Ses sanglots étaient si déchirants qu'ils me brisèrent le cœur. Je sentis les larmes couler sur mes joues, et je plissai les yeux du plus fort dans le vain espoir de masquer ma souffrance. Quand je voyais dans quel état nous étions à présent, le danger qui planait sur nos vies, et notre relation brisée, je regrettais notre mariage. Si Ezilly ne m'avait jamais rencontré, elle serait heureuse, aujourd'hui... Notre amour était une véritable malédiction.
Je m'écroulais de l'intérieur. Tout ce qui était encore debout s'effondrait, mon cœur explosait et recouvrait tout mon être de débris brûlants. Les larmes dévalaient mon visage et le sang envahissait ma gorge. Je devenais fou de douleur. Je suis désolé, Ezilly. À cet instant, je regrettai ce jour où je l'avais embrassé sous le saule pleureur, celui où j'avais dansé avec elle dans le silence de la salle de réception, cette nuit que nous avions passés tous les deux dans le salon du chalet de Kerslovaz, jusqu'à ce jour où j'avais signé ce constat, celui qui avait brisé nos vies, qui nous avait détruits, ce soir où j'avais regardé son nom brûler dans la cheminée. C'était fini, à présent, j'avais achevé de détruire ce qu'il restait de nous. Ne demeurait plus que la douleur, que...
Elle m'enlaça.
J'écarquillai les yeux.
Ses mains glissèrent sur ma peau nue, sur mon cœur, sur les larmes qui avaient mouillé mon cou.
Puis elle murmura :
- Si réellement, tu ne m'aimes pas, alors repousse-moi. J'accepterai ta haine.

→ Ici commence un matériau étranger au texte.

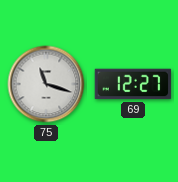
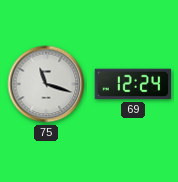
69: 12:27 -> 12:24
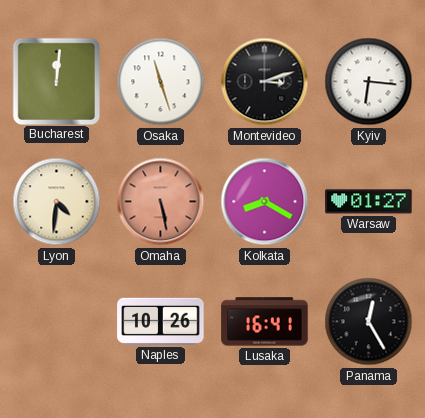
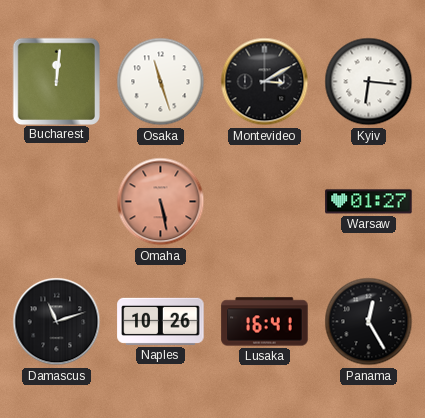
Montevideo: 3:12 -> 3:10
Lyon: 4:31 -> none
Kolkata: 8:20 -> none
Damascus: none -> 11:12
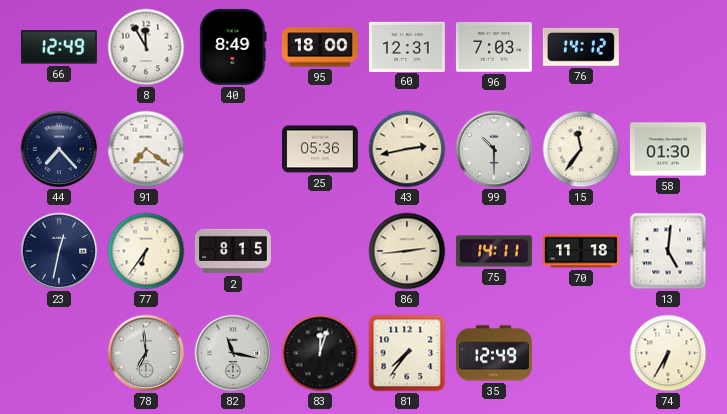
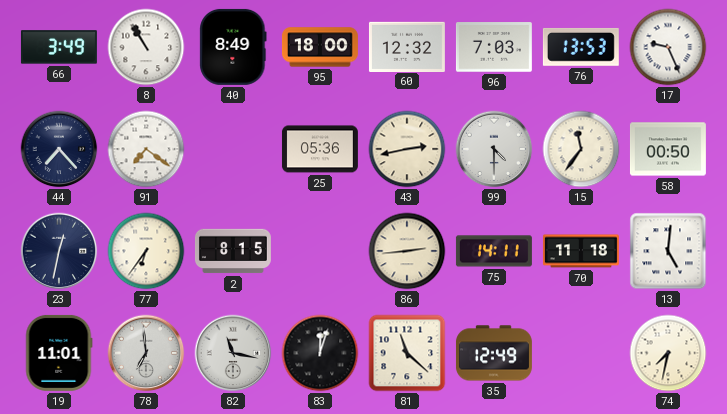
66: 12:49 -> 3:49
8: 11:55 -> 10:55
60: 12:31 -> 12:32
76: 14:12 -> 13:53
17: none -> 9:26
99: 10:30 -> 4:30
58: 01:30 -> 00:50
19: none -> 11:01
81: 7:36 -> 11:22
74: 6:35 -> 7:32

Mon sang ne fit qu'un tour et j'attrapai ses mains pour les arracher à mon corps. Je me retournai face à elle et la dévisageai, de toute ma rage, de toute ma peine, de toute ma culpabilité. Je te hais, Ezilly.
Mais à la place de cette phrase qui aurait enfin achevé notre amour, je comblai l'espace qui nous séparait pour saisir son visage entre mes mains.

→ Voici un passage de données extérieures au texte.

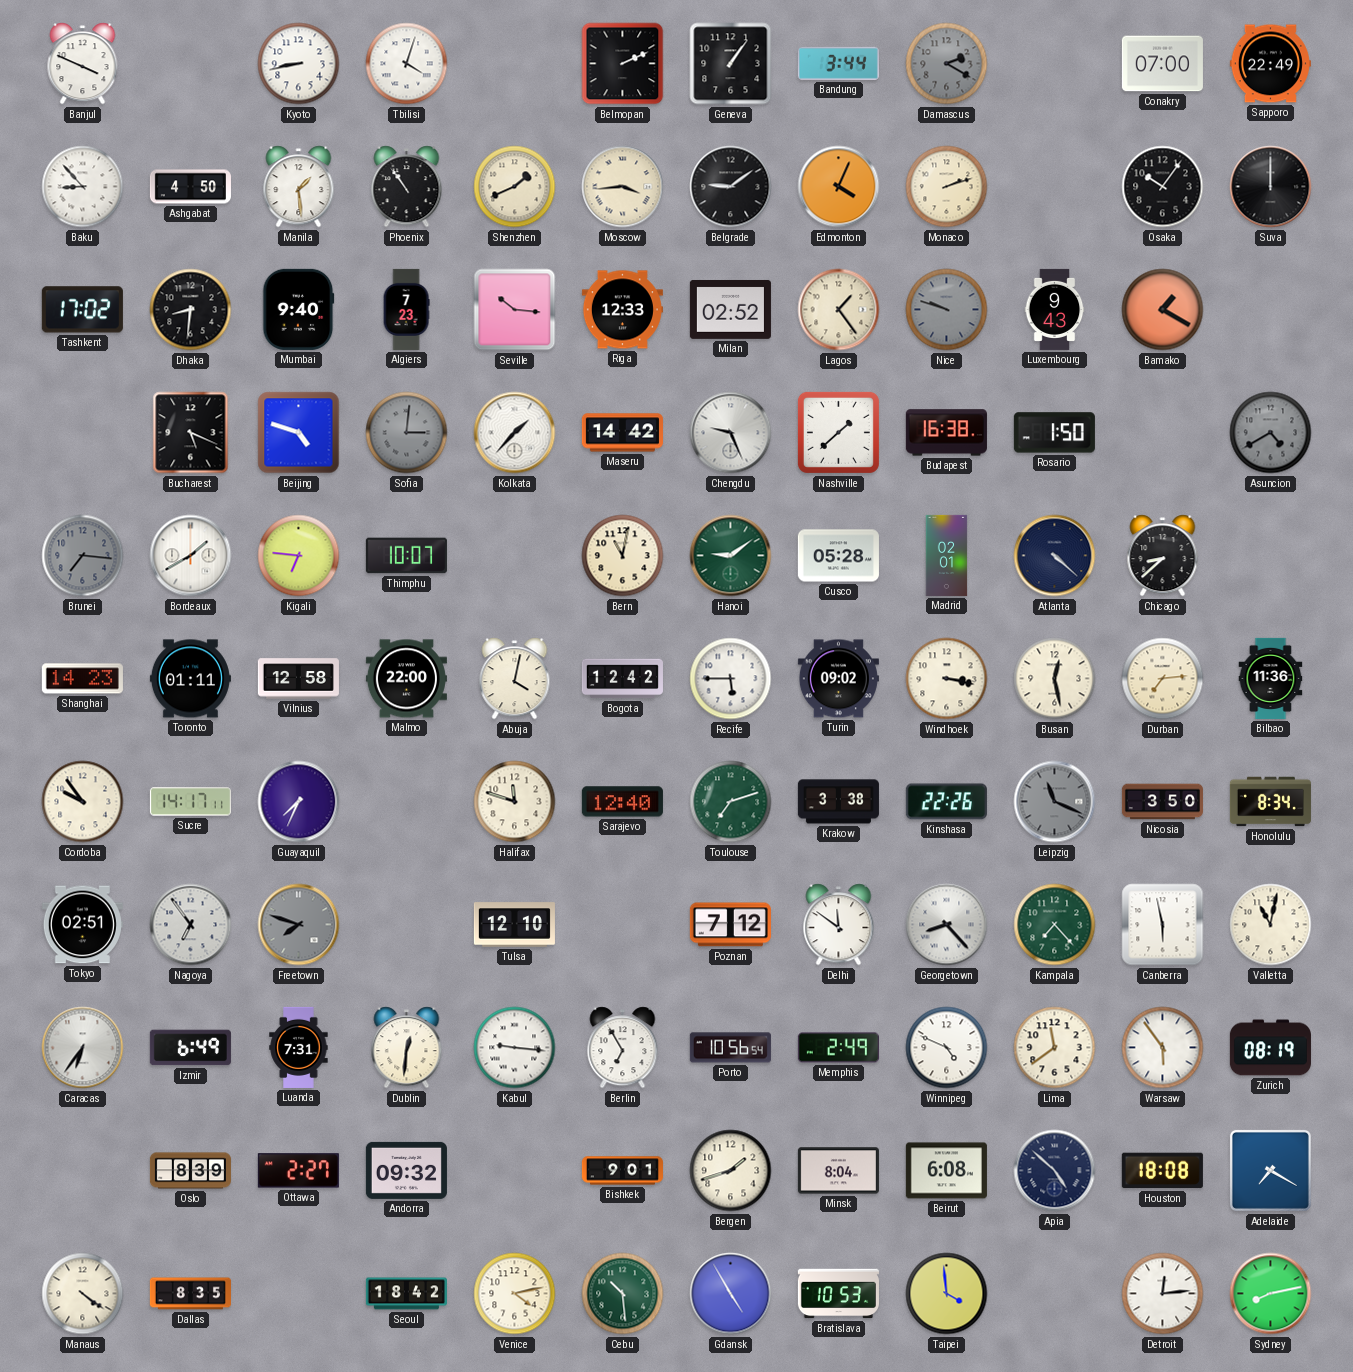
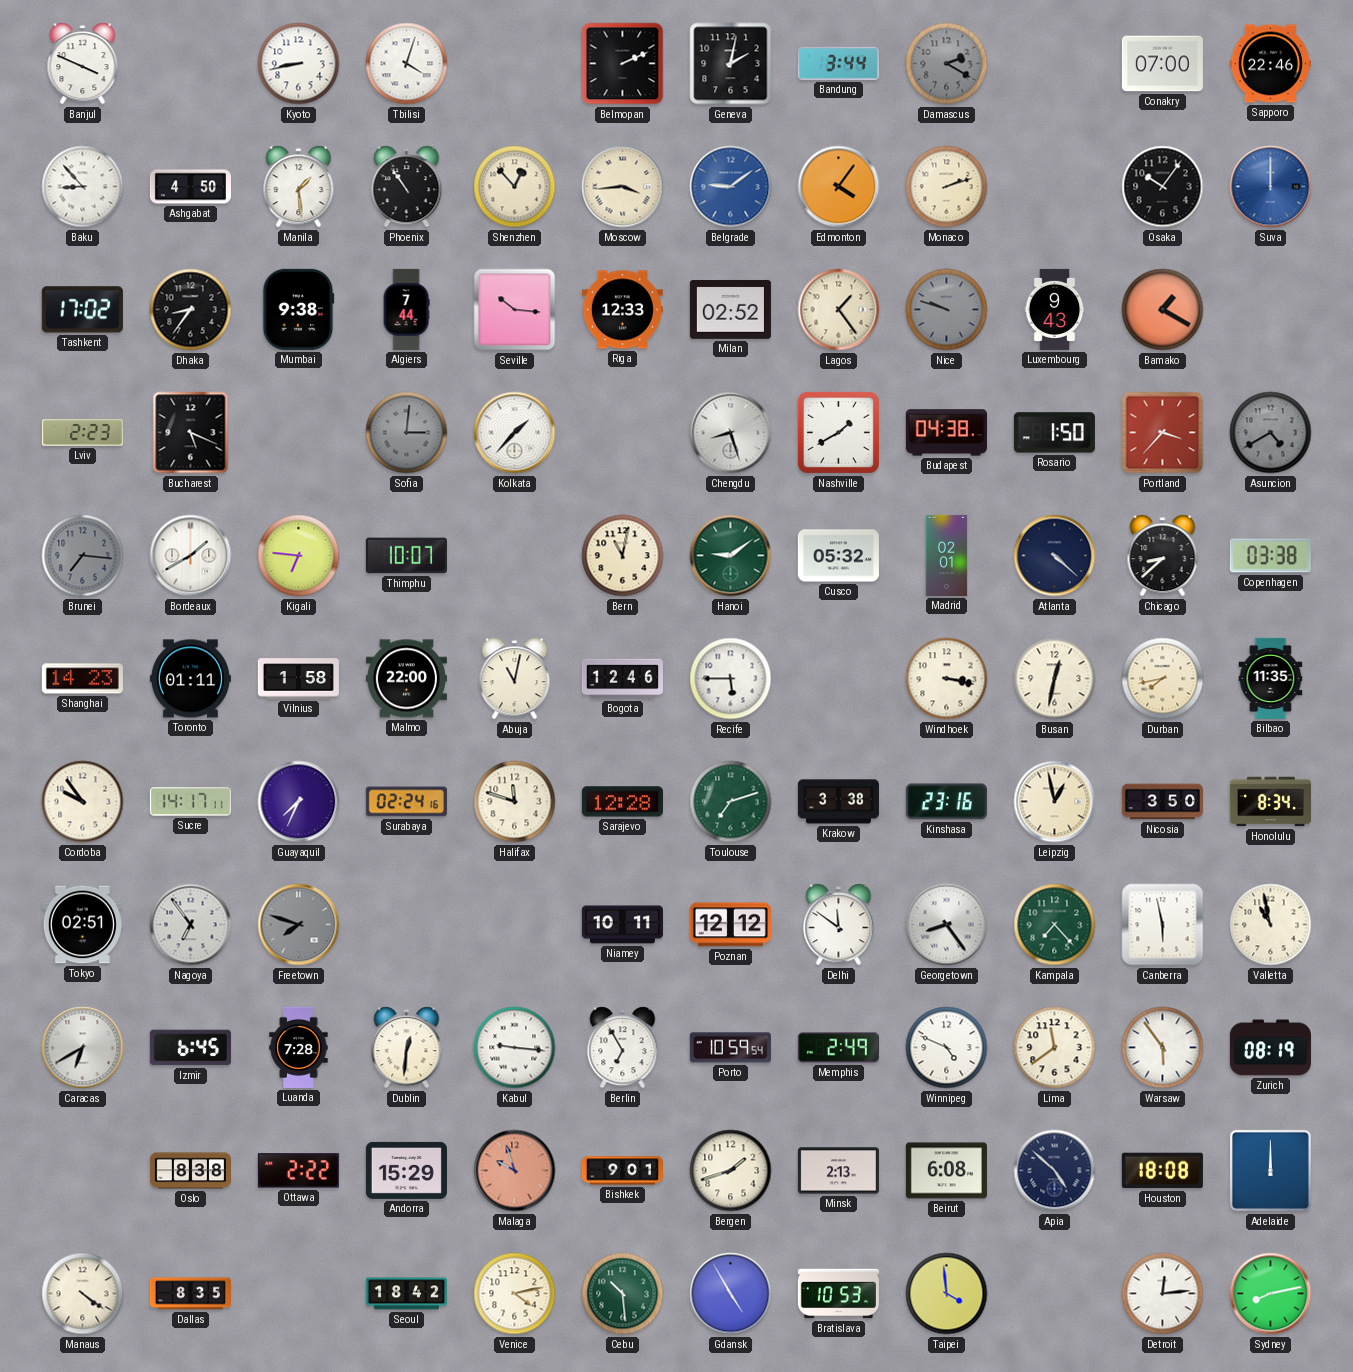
Geneva: 1:06 -> 2:02
Sapporo: 22:49 -> 22:46
Shenzhen: 1:41 -> 12:53
Belgrade dial: black -> blue
Edmonton: 4:04 -> 4:06
Suva dial: black -> blue
Dhaka: 8:31 -> 8:36
Mumbai: 9:40 -> 9:38
Algiers: 7:23 -> 7:44
Lviv: none -> 2:23
Beijing: 4:48 -> none
Maseru: 14:42 -> none
Chengdu: 9:26 -> 8:27
Nashville: 1:38 -> 1:40
Budapest: 16:38 -> 04:38
Portland: none -> 3:37
Cusco: 05:28 -> 05:32
Copenhagen: none -> 03:38
Vilnius: 12:58 -> 1:58
Abuja: 4:02 -> 11:02
Bogota: 12:42 -> 12:46
Turin: 09:02 -> none
Busan: 12:28 -> 12:32
Durban: 7:14 -> 7:43
Bilbao: 11:36 -> 11:35
Surabaya: none -> 02:24
Sarajevo: 12:40 -> 12:28
Kinshasa: 22:26 -> 23:16
Leipzig: 11:19 -> 12:58
Leipzig dial: grey -> cream
Tulsa: 12:10 -> none
Niamey: none -> 10:11
Poznan: 7:12 -> 12:12
Georgetown: 8:23 -> 8:24
Valletta: 11:02 -> 10:58
Caracas: 6:36 -> 6:40
Izmir: 6:49 -> 6:45
Luanda: 7:31 -> 7:28
Porto: 10:56 -> 10:59
Oslo: 8:39 -> 8:38
Ottawa: 2:27 -> 2:22
Andorra: 09:32 -> 15:29
Malaga: none -> 9:57
Minsk: 8:04 -> 2:13
Adelaide: 7:20 -> 12:00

Et de toute la flamme de mes regrets, je l'embrassai.
*°*°*°*°*
...
Joyeux Noël les amis ^^
Aimez-vous mon petit cadeau ?
J'ai ADORÉ écrire ce chapitre, et j'espère que vous avez ressenti la même chose en le lisant 🤭 (Surtout la fin, n'est-ce pas ? XD) Il y avait une de ces tensions, j'ai cru que j'allais partir en fumée tant j'étais à fond dans l'action 😂
ENFIIIIN que vous vous dites XD Je suis sûre qu'un certain nombre d'entre vous ont eu de violentes pulsions meurtrières durant ce chapitre, mais la dernière phrase rattrape tout, non ? Notre petit enfoiré d'amour a enfin cédé ^^
Avec ce chapitre, je clôt la première partie de ce tome. Maintenant, de nouvelles intrigues se dessinent, et j'ai hâte de vous les partager. J'espère de tout coeur que vous continuerez à apprécier toujours autant cette aventure !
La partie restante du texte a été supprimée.